Robert Eagle writes: The first paintings by Nicholas Barnham that I ever saw had an extraordinary history. They were possibly some of the most important works he had done, as far as his career was concerned. But hardly anyone had seen them during the previous half century.
They were a selection of landscapes featuring East Anglia and Shetland, translucent watercolours but with a strong sense of line. As a diffident, young artist back in 1970 Nicholas had brought them from his home in rural Cambridgeshire to a London gallery, hoping against hope that he could persuade the owner to take him on.
A tad anxious, he had only just taken the pictures out of his portfolio to make his presentation, when a confident young man, apparently well known to the gallery staff, stepped forward, expressed his admiration for the work - and offered to buy them all on the spot.
This maverick young collector was called Richard Cory Smith. He came from an affluent background, and he was in the process of building up a substantial collection of British contemporary art. He often bought several pictures at a time, more than he could ever display in his own home. In fact he bought a pile of works by three other artists from the same gallery around the same time. And after acquiring them he fell into the habit of offering them to institutions, or simply giving them away to friends and acquaintances.
This is what happened to the paintings Nicholas Barnham had just sold to him. They weren’t framed or even mounted. Cory Smith bought them, stashed them away in portfolios – and did absolutely nothing with them…
Until about 20 years later when he presented them to a lady who is now a member of the House of Lords. But she had even less room to display them. So the pictures remained in their portfolios, unseen, all but forgotten, until a few years when the lady decided to move house – and asked us if we could find new homes for them.
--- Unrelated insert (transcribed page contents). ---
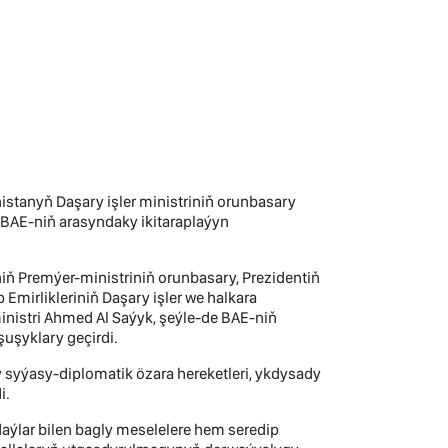
istanyň Daşary işler ministriniň orunbasary
 BAE-niň arasyndaky ikitaraplaýyn
niň Premýer-ministriniň orunbasary, Prezidentiň
 Emirlikleriniň Daşary işler we halkara
inistri Ahmed Al Saýyk, şeýle-de BAE-niň
şuşyklary geçirdi.
y syýasy-diplomatik özara hereketleri, ykdysady
i.
aýlar bilen bagly meselelere hem seredip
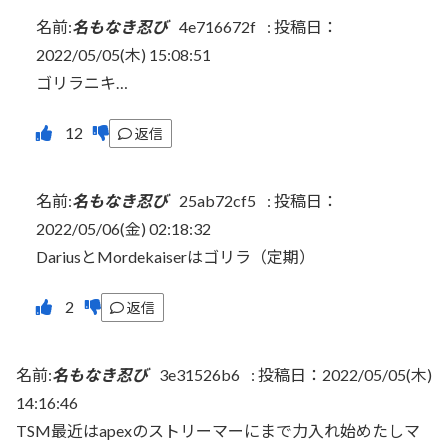
名前:
名もなき忍び
4e716672f
:
投稿日：
2022/05/05(木) 15:08:51
ゴリラニキ…
返信
名前:
名もなき忍び
25ab72cf5
:
投稿日：
2022/05/06(金) 02:18:32
DariusとMordekaiserはゴリラ（定期）
返信
名前:
名もなき忍び
3e31526b6
:
投稿日：2022/05/05(木)
14:16:46
TSM最近はapexのストリーマーにまで力入れ始めたしマ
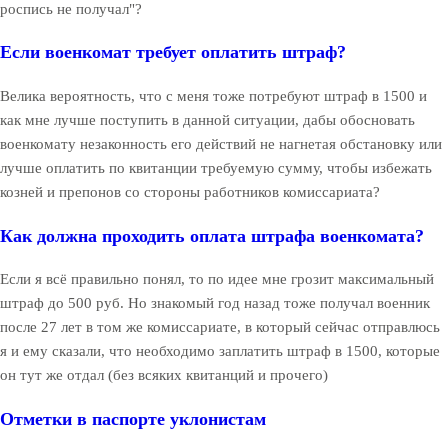
роспись не получал"?
Если военкомат требует оплатить штраф?
Велика вероятность, что с меня тоже потребуют штраф в 1500 и
как мне лучше поступить в данной ситуации, дабы обосновать
военкомату незаконность его действий не нагнетая обстановку или
лучше оплатить по квитанции требуемую сумму, чтобы избежать
козней и препонов со стороны работников комиссариата?
Как должна проходить оплата штрафа военкомата?
Если я всё правильно понял, то по идее мне грозит максимальный
штраф до 500 руб. Но знакомый год назад тоже получал военник
после 27 лет в том же комиссариате, в который сейчас отправлюсь
я и ему сказали, что необходимо заплатить штраф в 1500, которые
он тут же отдал (без всяких квитанций и прочего)
Отметки в паспорте уклонистам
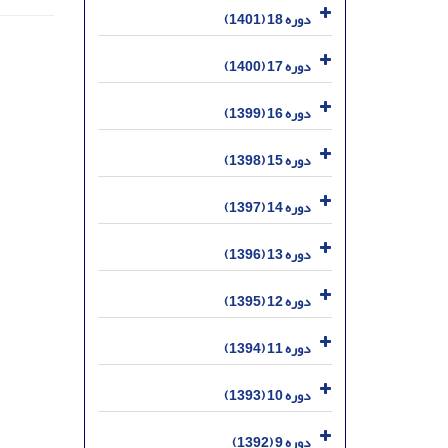
دوره 18 (1401)
دوره 17 (1400)
دوره 16 (1399)
دوره 15 (1398)
دوره 14 (1397)
دوره 13 (1396)
دوره 12 (1395)
دوره 11 (1394)
دوره 10 (1393)
دوره 9 (1392)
Four pictures on this page, all watercolours, are from that period. Do you think you can pick them out? Don’t be too surprised if you can’t because what is rather remarkable about Nicholas Barnham’s work is how the characteristics of his style - especially his strong sense of line - barely changed over the past 50 years. If anything, it grew stronger. His subject matter remained remarkably similar too: treescapes, seascapes, the architecture of quiet places.
Nicholas’ recent work was defined very largely by printmaking. The basic image of each work was a linocut, from which he would create a series of prints using a pair of mighty Albion presses nearly 150 years old. Each print would then be hand-painted with watercolour, with maybe a few of the series left in monochrome. Thus, even in a limited edition, each print differed somewhat in colour from the others.
Even into his 80s he continued to build a body of work within a tradition that he had created and that he constantly managed to refresh.